- What is required
After locating the line with "vide, hvad de" in the entries below, output it and each following line up to and including the line with "formano task force", exactly and without pictures.

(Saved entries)
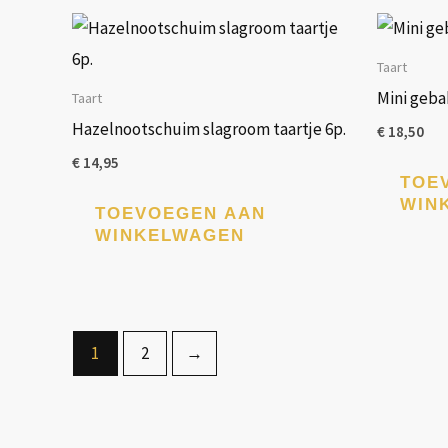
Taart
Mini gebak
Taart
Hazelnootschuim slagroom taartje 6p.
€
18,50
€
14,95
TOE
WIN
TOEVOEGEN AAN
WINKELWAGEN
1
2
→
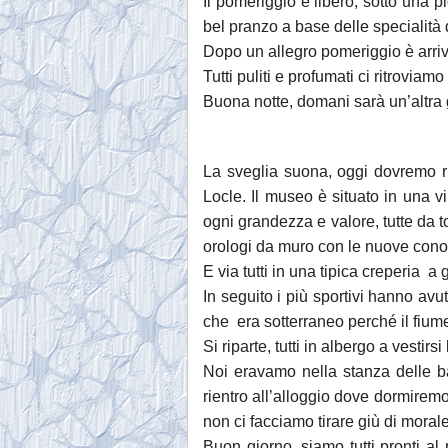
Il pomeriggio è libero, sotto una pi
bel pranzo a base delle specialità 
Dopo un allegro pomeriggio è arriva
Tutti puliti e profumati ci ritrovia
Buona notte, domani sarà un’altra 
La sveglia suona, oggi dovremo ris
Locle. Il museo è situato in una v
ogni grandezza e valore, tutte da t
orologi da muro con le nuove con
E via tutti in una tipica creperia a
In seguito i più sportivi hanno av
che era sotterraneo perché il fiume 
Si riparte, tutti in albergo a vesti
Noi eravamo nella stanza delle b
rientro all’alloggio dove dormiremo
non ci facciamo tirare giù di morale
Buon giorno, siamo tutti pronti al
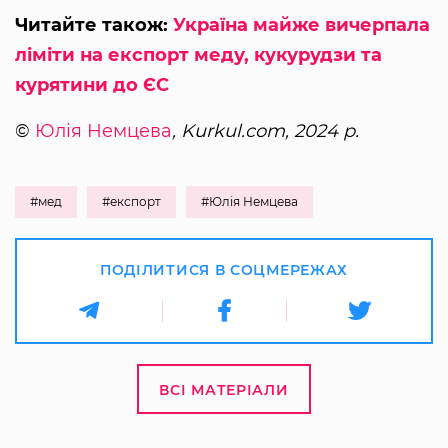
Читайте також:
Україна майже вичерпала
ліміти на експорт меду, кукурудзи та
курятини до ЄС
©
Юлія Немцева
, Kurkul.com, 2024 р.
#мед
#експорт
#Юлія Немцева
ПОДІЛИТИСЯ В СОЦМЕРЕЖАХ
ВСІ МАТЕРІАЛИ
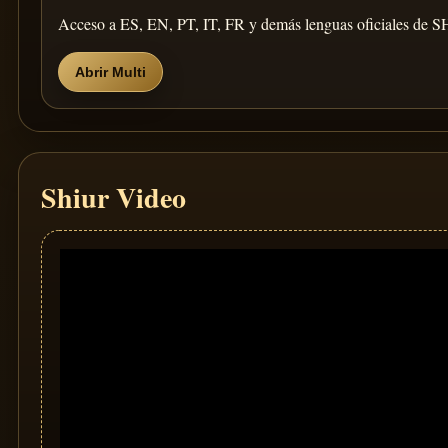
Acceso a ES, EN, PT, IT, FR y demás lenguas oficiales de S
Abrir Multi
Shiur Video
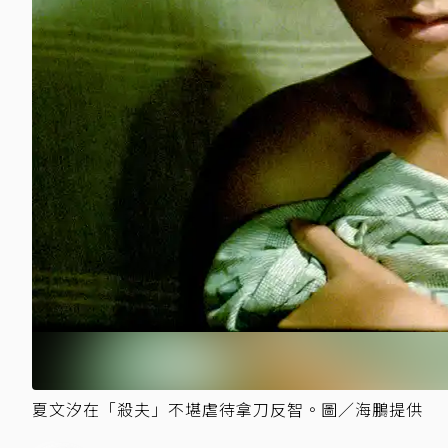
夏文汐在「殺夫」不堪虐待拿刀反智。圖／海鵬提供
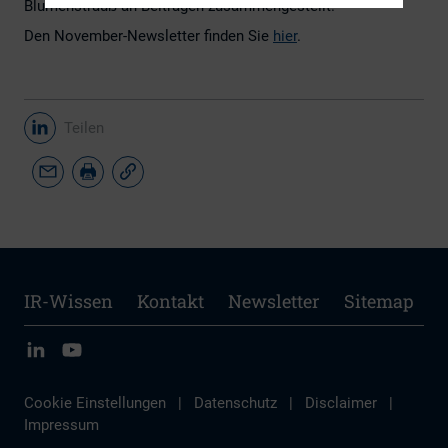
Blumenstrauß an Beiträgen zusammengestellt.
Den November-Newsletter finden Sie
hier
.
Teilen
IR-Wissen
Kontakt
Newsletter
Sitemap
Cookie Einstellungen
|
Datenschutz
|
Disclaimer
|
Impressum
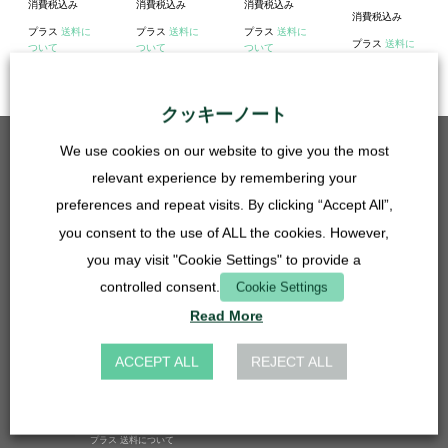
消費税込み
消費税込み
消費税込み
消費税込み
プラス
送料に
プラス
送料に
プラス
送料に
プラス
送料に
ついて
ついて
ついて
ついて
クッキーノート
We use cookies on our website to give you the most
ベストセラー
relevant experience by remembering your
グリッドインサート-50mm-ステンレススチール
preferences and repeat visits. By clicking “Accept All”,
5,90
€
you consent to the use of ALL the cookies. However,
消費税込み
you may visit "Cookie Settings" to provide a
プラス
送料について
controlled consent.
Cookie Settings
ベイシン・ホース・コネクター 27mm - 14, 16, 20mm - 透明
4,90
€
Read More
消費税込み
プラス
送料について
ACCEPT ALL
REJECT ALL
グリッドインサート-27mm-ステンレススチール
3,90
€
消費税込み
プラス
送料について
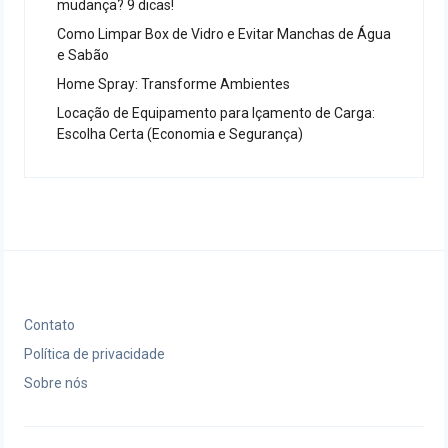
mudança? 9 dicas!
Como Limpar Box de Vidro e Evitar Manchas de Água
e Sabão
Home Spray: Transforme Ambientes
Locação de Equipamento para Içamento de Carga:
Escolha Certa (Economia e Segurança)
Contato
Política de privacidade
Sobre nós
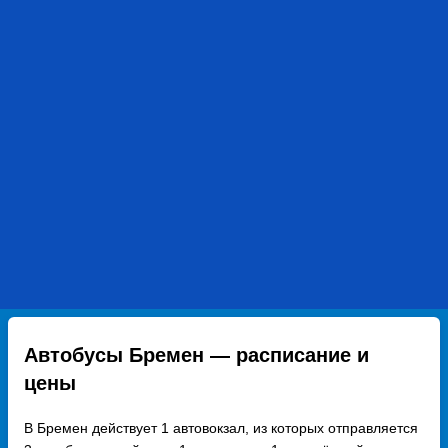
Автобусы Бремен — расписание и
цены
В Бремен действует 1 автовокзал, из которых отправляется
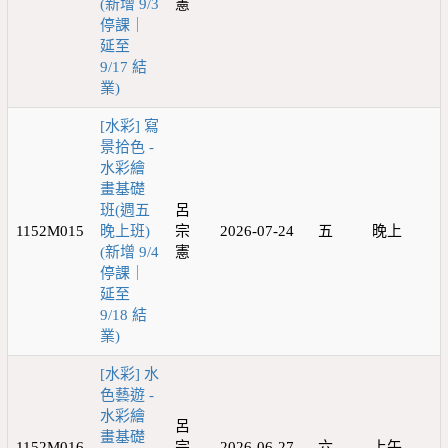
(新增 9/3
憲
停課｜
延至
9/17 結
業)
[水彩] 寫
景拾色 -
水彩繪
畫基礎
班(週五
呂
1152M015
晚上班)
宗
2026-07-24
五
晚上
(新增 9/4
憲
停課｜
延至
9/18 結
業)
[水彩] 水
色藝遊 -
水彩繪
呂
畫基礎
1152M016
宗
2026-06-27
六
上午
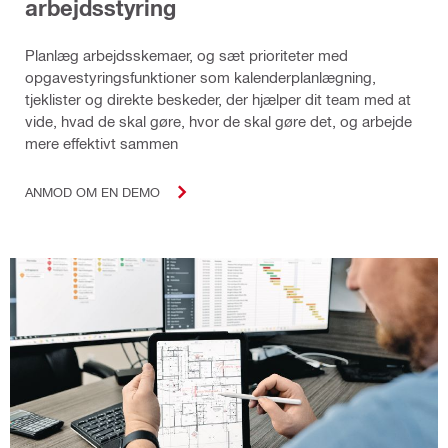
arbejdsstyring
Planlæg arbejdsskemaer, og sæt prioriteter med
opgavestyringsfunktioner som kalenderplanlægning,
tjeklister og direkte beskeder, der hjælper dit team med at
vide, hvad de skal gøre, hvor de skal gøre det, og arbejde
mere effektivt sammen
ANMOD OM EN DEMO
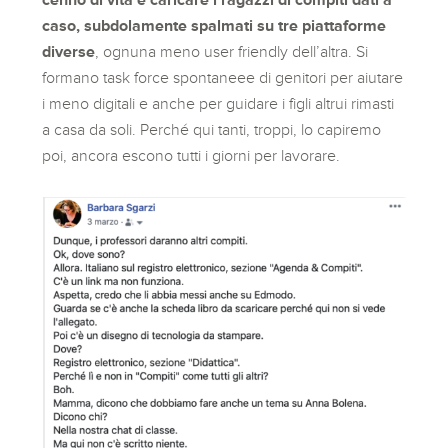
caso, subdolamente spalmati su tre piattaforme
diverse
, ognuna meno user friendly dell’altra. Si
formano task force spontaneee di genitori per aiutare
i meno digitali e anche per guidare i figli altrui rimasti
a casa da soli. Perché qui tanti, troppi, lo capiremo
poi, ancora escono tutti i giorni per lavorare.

- Task answer
vide, hvad de skal gøre, hvor de skal gøre det, og arbejde
mere effektivt sammen
ANMOD OM EN DEMO
caso, subdolamente spalmati su tre piattaforme
diverse
, ognuna meno user friendly dell’altra. Si
formano task force spontaneee di genitori per aiutare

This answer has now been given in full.